Dr. Lucia F. Jacobs

Dr. Lucia F. Jacobs is an Associate Professor at the University of California at Berkeley, with a primary appointment in the Department of Psychology. She is also a faculty member of the Institute for Cognitive and Brain Sciences and the Helen Wills Neuroscience Institute at UC Berkeley. She received her Ph.D. from the Department of Biology at Princeton University in the field of animal behavior. During her graduate years at Princeton University, she established new research directions in the study of cognition and spatial memory in free-ranging, wild rodents such as the gray squirrel. As a NATO Postdoctoral Fellow at the University of Toronto, she established for the first time a link between natural spatial behavior of wild rodents and the structure of the hippocampus. This brain region, which is critical for memory, is disproportionately affected in Down syndrome. After further postdoctoral research elucidating species and sex differences in the hippocampus, Dr. Jacobs set up her laboratory at Berkeley in 1993.
Her interest in how the hippocampus encodes spatial information in rodents and humans led her to explore hippocampal deficits found in disorders, such as Alzheimer’s disease and Down syndrome. Dr. Jacobs has recently developed a theoretical model of hippocampal function, which dissociates spatial mapping into multiple components (the map and the compass), mediated by different hippocampal subfields. Because spatial memory deficits seen in Down syndrome appear to dissociate in a similar manner, Dr.
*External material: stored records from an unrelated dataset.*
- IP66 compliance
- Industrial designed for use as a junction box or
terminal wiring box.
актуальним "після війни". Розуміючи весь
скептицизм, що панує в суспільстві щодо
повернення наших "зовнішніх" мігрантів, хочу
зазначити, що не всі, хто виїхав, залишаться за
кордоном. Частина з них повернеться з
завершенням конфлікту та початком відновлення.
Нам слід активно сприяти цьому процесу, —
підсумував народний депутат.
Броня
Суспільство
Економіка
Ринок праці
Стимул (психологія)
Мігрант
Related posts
Jacobs is modeling this cognitive decline using spatial deficits in the trisomic Ts65Dn mouse. This is an established model for Down syndrome. The goal of Dr. Jacob’s behavioral research is to pinpoint the cognitive deficits found in Ts65Dn mice, both in spatial memory performance and in the pattern of daily changes in cognitive function and decline. By measuring performance as well as changes or reversals in early adulthood decline, these tests will be highly sensitive assays for assessing the efficacy of experimental treatments of Down syndrome.